Palo Alto has 150 million sensors standing guard at the edge of customer infrastructure. He believes what AI can do now is inject more intelligence into those guards — improving detection and interception efficiency. The guards themselves won't be replaced by a Claude or OpenAI endpoint agent, because that kind of agent doesn't exist yet.

Memory and Context Are the Real Moat

On the question of where value accrues between frontier models and the application layer, he identifies what he sees as the most critical variable: memory and context.

On the consumer side, models have started recording what you've asked, what your preferences are. On the enterprise side, that hasn't happened yet — but he believes it's the next battleground. Whoever accumulates enough user context builds stickiness, and that builds a moat.

Frontier model companies already understand this and are actively building memory capabilities into their models. This creates a structural problem: if you're deeply integrated with one model's memory layer, switching to another means redesigning your entire application architecture. Choosing a model binds you far more tightly than most people realize.

The orchestration layer was supposed to solve this, but he notes that orchestration players are far outgunned — in both funding and capability — by the frontier model companies themselves. In that asymmetric landscape, the question of who stores context remains genuinely open.

Three Postures Toward Transformation. Two Are Wrong.

He uses self-driving cars to describe the three strategies companies take toward AI.

The Waymo approach: start from zero, no driver, every edge case is training data, the goal is full autonomy. The corporate equivalent is what Brian Armstrong and Jack Dorsey are doing — cut 30-40% of staff, rebuild with AI-native people.

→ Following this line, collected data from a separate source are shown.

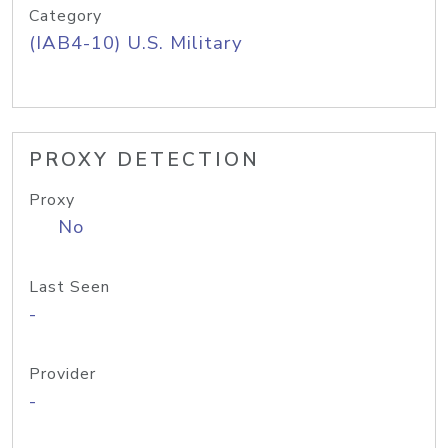
Category
(IAB4-10) U.S. Military
PROXY DETECTION
Proxy
No
Last Seen
-
Provider
-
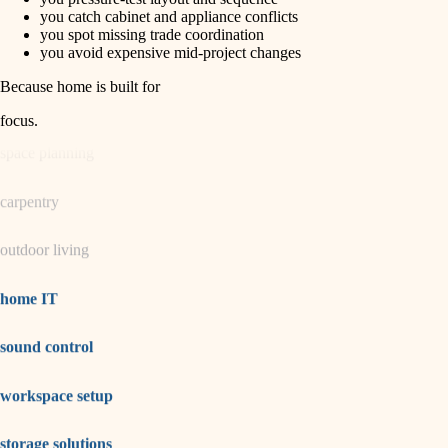
horticulture
finish carpentry
you catch cabinet and appliance conflicts
you spot missing trade coordination
detail-minded craftspeople
you avoid expensive mid-project changes
garden care
insulation
Because home is built for
lighting
filtration
focus
.
hvac
space planning
air quality
carpentry
design
outdoor living
carpentry
lighting
home IT
painting
sound control
tiling
workspace setup
landscaping
irrigation
storage solutions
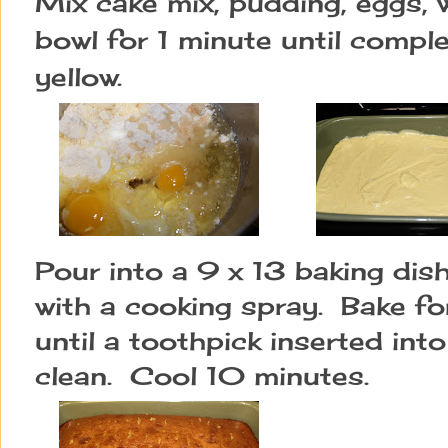
Mix cake mix, pudding, eggs, wa
bowl for 1 minute until comple
yellow.
Pour into a 9 x 13 baking dis
with a cooking spray.  Bake f
until a toothpick inserted int
clean.  Cool 10 minutes.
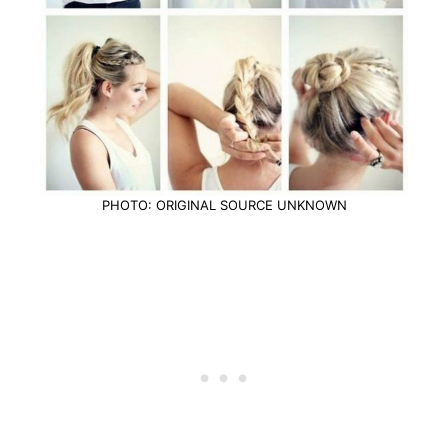
PHOTO: ORIGINAL SOURCE UNKNOWN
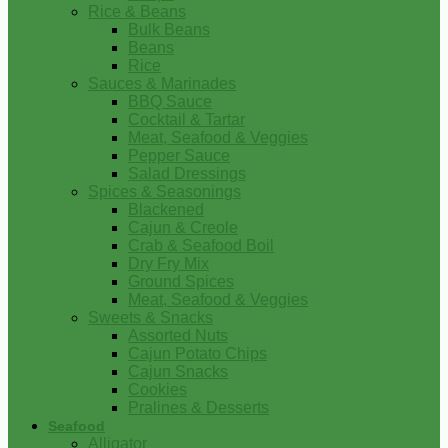
Rice & Beans
Bulk Beans
Beans
Rice
Sauces & Marinades
BBQ Sauce
Cocktail & Tartar
Meat, Seafood & Veggies
Pepper Sauce
Salad Dressings
Spices & Seasonings
Blackened
Cajun & Creole
Crab & Seafood Boil
Dry Fry Mix
Ground Spices
Meat, Seafood & Veggies
Sweets & Snacks
Assorted Nuts
Cajun Potato Chips
Cajun Snacks
Cookies
Pralines & Desserts
Seafood
Alligator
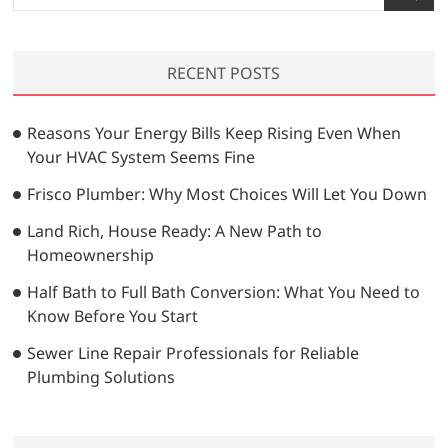
e
a
r
RECENT POSTS
c
h
…
Reasons Your Energy Bills Keep Rising Even When
Your HVAC System Seems Fine
Frisco Plumber: Why Most Choices Will Let You Down
Land Rich, House Ready: A New Path to
Homeownership
Half Bath to Full Bath Conversion: What You Need to
Know Before You Start
Sewer Line Repair Professionals for Reliable
Plumbing Solutions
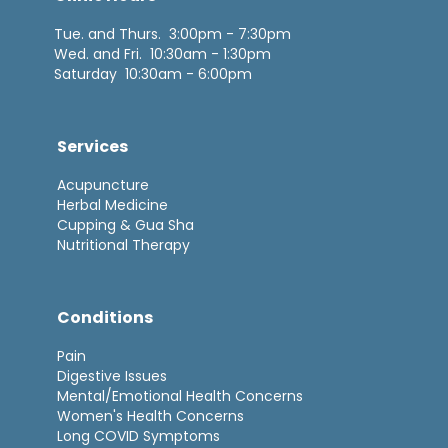
Tue. and Thurs. 3:00pm - 7:30pm
Wed. and Fri. 10:30am - 1:30pm
Saturday 10:30am - 6:00pm
Services
Acupuncture
Herbal Medicine
Cupping & Gua Sha
Nutritional Therapy
Conditions
Pain
Digestive Issues
Mental/Emotional Health Concerns
Women's Health Concerns
Long COVID Symptoms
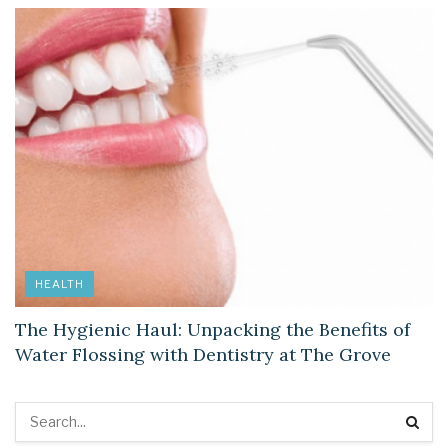
HEALTH
The Hygienic Haul: Unpacking the Benefits of
Water Flossing with Dentistry at The Grove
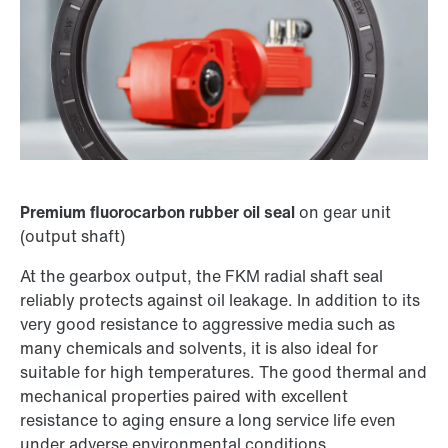
Premium fluorocarbon rubber oil seal
on gear unit
(output shaft)
At the gearbox output, the FKM radial shaft seal
reliably protects against oil leakage. In addition to its
very good resistance to aggressive media such as
many chemicals and solvents, it is also ideal for
suitable for high temperatures. The good thermal and
mechanical properties paired with excellent
resistance to aging ensure a long service life even
under adverse environmental conditions.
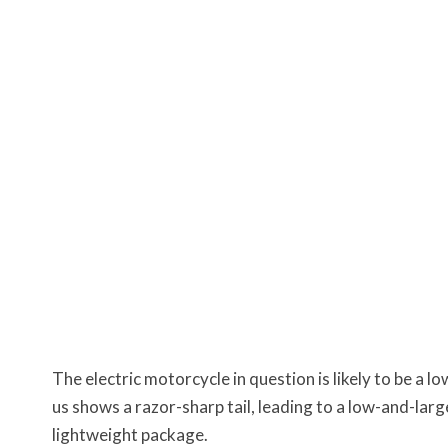
The electric motorcycle in question is likely to be a
us shows a razor-sharp tail, leading to a low-and-large
lightweight package.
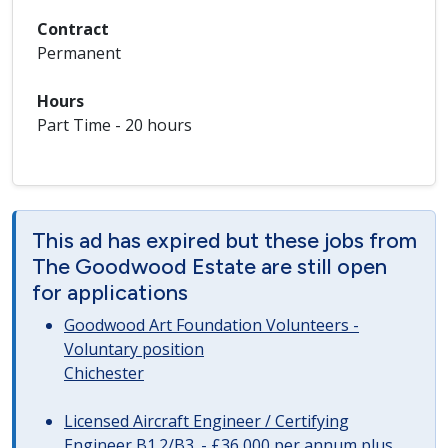
Contract
Permanent
Hours
Part Time - 20 hours
This ad has expired but these jobs from
The Goodwood Estate are still open
for applications
Goodwood Art Foundation Volunteers -
Voluntary position
Chichester
Licensed Aircraft Engineer / Certifying
Engineer B1.2/B3. - £36,000 per annum plus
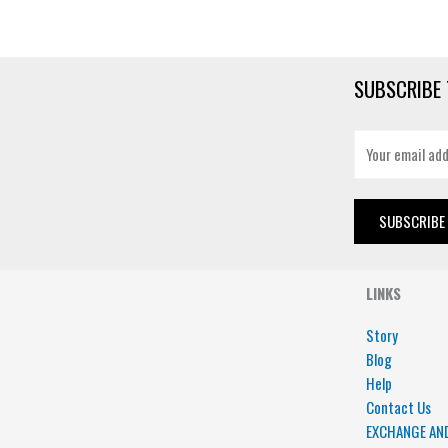
SUBSCRIBE 
E
m
a
i
SUBSCRIBE
l
*
LINKS
Story
Blog
Help
Contact Us
EXCHANGE AN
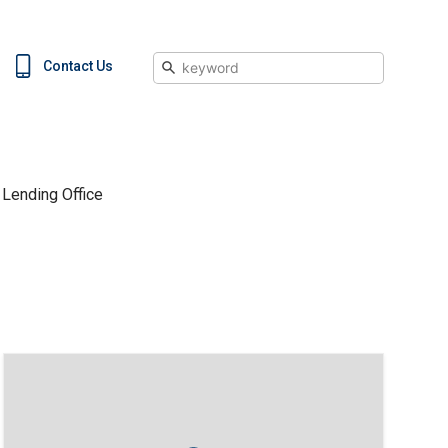
Search
Contact Us
Lending Office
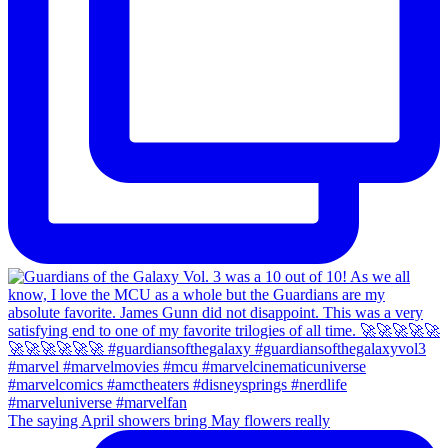
The saying April showers bring May flowers really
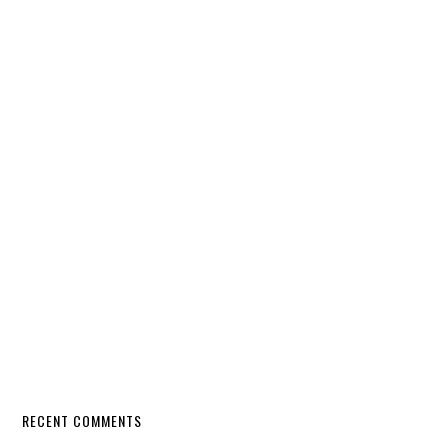
RECENT COMMENTS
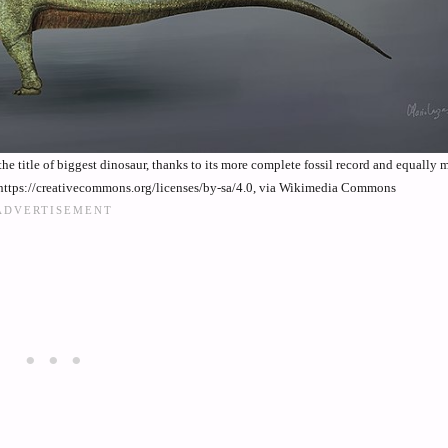
the title of biggest dinosaur, thanks to its more complete fossil record and equally 
https://creativecommons.org/licenses/by-sa/4.0, via Wikimedia Commons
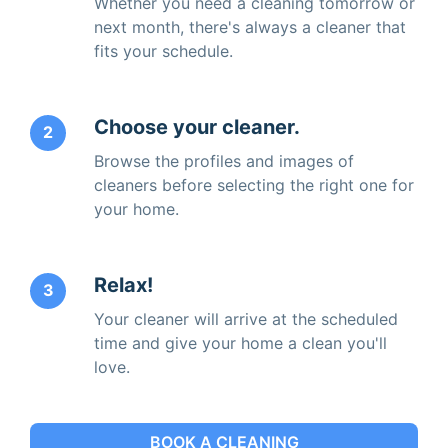
Whether you need a cleaning tomorrow or
next month, there's always a cleaner that
fits your schedule.
Choose your cleaner.
2
Browse the profiles and images of
cleaners before selecting the right one for
your home.
Relax!
3
Your cleaner will arrive at the scheduled
time and give your home a clean you'll
love.
BOOK A CLEANING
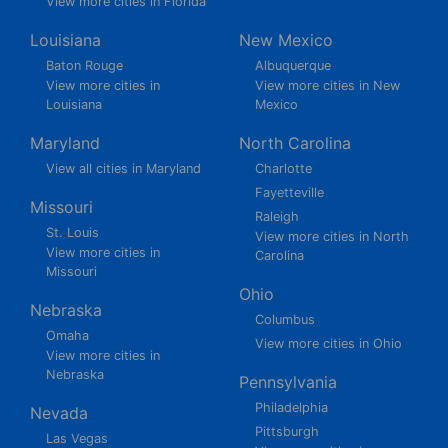
View more cities in Florida
Louisiana
New Mexico
Baton Rouge
Albuquerque
View more cities in
View more cities in New
Louisiana
Mexico
Maryland
North Carolina
View all cities in Maryland
Charlotte
Fayetteville
Missouri
Raleigh
St. Louis
View more cities in North
View more cities in
Carolina
Missouri
Ohio
Nebraska
Columbus
Omaha
View more cities in Ohio
View more cities in
Nebraska
Pennsylvania
Philadelphia
Nevada
Pittsburgh
Las Vegas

The Tesla approach: staged automation. Get highways working first, then tackle complex conditions incrementally. This is what Palo Alto Networks is doing: hire only through hackathons, use natural attrition (roughly 2% per month) to gradually refresh the talent base, and achieve a 20-25% workforce turnover over three years.

The legacy automaker approach: add some AI features to existing products, slap a label on it, say "we're doing AI too."

He's explicit: Tesla's approach is acceptable. The legacy automaker approach is not. The difference is that Tesla's approach delivers real AI capability improvements at every stage. The legacy approach is just AI washing.

"Miss Three Opportunities and You're Out"

When asked what mainstream Silicon Valley gets wrong, he says his concern is the combination of FOMO and euphoria causing bad judgment — "if I don't invest in this interesting thing right now, I'll get left behind."

He uses Anthropic as an illustration of how the windows are shrinking: you had 20 years to invest in SpaceX; with Anthropic you had 3. People who missed Anthropic's early rounds are now paying the price in other ways, and that makes every new project feel like it could be the next Anthropic — so decisions get made before there's enough information.

His own read on SaaS valuations: the market pressure is real, but the AI application layer hasn't matured enough to replace the entire SaaS ecosystem, so the current pricing chaos reflects genuine uncertainty, not just a preview of the endgame.

"You miss one opportunity, you can survive. Miss two, you start to hurt. Miss three, you might be out."

Many SaaS vendors are at position two right now — not yet eliminated, but already under pressure.